The objective function minimized by lsqcurvefit is always just,
sum-of-squares = sum((fun_ND(x,xdata)-ydata).^2 ,'all')
In other words, the shape of your data matrices is irrelevant to the calculation of the objective function. However, in your case, because each row of your matrices happens to have its own independent set of parameters (a,b), the minimization is separable, i.e., the optimum (a,b) only depends on the sum-of-square terms from its corresponding row. But this has nothing to do with lsqcurvefit. It is just a feature of the parametric structure of your specific problem.

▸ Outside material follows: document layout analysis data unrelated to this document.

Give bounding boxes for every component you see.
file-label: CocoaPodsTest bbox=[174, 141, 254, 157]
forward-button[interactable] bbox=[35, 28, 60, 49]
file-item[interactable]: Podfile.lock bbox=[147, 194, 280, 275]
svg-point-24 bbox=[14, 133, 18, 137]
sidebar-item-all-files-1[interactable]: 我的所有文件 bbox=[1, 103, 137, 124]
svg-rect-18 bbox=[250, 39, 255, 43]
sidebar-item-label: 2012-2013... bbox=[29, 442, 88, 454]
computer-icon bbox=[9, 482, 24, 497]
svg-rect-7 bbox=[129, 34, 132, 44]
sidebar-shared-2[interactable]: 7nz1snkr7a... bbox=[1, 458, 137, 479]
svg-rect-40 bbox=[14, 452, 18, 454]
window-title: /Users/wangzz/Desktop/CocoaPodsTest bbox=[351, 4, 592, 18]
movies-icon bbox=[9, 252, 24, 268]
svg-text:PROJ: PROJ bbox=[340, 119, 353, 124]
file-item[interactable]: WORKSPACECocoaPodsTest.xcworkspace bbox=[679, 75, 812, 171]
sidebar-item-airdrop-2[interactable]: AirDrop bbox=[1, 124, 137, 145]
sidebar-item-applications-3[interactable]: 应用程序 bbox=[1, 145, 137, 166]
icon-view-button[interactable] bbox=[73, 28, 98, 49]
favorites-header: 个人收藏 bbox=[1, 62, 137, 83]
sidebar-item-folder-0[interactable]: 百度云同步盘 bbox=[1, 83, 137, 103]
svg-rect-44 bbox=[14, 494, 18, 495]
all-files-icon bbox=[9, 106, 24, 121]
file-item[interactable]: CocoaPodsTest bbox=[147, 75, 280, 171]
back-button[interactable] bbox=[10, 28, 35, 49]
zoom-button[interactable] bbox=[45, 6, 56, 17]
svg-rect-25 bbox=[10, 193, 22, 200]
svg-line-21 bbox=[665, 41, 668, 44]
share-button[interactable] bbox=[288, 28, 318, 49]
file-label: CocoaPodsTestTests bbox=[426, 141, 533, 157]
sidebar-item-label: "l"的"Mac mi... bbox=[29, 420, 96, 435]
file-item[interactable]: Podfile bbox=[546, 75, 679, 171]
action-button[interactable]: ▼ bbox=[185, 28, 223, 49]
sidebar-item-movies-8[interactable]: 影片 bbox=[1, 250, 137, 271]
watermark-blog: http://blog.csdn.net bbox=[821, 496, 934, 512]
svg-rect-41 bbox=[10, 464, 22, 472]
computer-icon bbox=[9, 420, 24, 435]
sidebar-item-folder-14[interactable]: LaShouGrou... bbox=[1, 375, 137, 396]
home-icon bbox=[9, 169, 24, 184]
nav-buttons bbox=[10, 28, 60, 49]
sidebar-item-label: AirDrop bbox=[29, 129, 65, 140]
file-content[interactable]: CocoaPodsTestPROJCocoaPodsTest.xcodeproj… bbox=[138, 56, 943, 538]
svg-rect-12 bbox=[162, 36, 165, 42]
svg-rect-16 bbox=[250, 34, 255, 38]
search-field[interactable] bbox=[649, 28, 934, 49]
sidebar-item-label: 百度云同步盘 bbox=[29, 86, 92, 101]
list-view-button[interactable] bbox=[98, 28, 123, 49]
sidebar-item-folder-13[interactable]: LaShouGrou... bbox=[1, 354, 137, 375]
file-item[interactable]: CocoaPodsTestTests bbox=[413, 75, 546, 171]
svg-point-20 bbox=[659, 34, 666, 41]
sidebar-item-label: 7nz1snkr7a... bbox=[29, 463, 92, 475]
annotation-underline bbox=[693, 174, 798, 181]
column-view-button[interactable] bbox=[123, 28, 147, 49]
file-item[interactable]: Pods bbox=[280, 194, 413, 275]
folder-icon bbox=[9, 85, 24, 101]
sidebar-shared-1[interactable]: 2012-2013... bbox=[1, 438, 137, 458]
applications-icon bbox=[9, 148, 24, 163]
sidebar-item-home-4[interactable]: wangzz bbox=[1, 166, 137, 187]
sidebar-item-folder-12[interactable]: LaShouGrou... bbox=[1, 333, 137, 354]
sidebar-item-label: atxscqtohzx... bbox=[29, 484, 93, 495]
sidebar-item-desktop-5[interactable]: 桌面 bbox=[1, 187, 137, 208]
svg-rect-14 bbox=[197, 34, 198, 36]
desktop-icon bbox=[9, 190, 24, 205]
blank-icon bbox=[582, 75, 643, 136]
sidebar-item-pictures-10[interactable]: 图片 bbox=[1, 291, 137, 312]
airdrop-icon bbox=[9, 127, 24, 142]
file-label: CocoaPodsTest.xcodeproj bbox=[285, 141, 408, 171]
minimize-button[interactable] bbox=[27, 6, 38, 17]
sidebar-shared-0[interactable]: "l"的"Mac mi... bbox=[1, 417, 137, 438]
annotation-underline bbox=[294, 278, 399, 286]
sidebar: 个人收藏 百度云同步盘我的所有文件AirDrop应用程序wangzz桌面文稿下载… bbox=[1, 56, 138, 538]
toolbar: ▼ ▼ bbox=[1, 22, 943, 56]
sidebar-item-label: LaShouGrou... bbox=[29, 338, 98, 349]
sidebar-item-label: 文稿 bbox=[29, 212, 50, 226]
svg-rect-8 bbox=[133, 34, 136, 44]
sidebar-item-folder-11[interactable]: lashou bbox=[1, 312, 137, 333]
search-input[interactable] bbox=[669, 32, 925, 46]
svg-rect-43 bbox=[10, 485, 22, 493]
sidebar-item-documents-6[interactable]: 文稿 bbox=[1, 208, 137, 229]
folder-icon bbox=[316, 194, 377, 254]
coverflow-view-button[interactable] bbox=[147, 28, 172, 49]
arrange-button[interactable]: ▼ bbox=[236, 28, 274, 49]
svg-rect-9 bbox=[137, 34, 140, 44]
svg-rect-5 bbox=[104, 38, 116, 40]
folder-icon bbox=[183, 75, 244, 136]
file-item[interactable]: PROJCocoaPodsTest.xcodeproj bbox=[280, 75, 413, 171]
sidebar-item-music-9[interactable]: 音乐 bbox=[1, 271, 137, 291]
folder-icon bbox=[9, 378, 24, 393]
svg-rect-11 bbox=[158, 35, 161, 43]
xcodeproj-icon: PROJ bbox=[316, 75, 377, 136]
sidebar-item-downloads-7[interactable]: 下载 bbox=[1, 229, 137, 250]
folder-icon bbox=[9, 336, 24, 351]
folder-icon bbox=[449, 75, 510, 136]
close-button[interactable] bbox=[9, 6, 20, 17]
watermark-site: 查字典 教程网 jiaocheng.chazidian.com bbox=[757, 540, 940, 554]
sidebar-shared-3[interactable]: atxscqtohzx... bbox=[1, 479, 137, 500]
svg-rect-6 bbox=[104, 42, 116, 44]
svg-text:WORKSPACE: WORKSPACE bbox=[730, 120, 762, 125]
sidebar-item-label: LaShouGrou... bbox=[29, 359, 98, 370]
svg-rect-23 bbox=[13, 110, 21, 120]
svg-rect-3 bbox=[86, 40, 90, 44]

If you had organized your data and parametric model column-wise instead of row-wise, however, you would get the exact same result.
Another important thing to understand with lsqcurvefit is that it does not work with your xdata, ydata, or fun_ND output in 1001x8 matrix form. It always does a preliminary reshape of all those matrices into 8008x1 column vectors (see also here). Similarly, when you supply your own sparse Jacobian calculation (which you must do to get the advantages of this technique) lsqcurvefit will expect to receive an 8008x2002 matrix.
As one consequence of this, I think it will be better for you to organize your xdata and ydata as 8x1001 matrices instead of 1001x8 (and change fun_ND accordingly). That way, your Jacobians will have a simple, sparse, block diagonal form, where each of the diagonal blocks is 8x2.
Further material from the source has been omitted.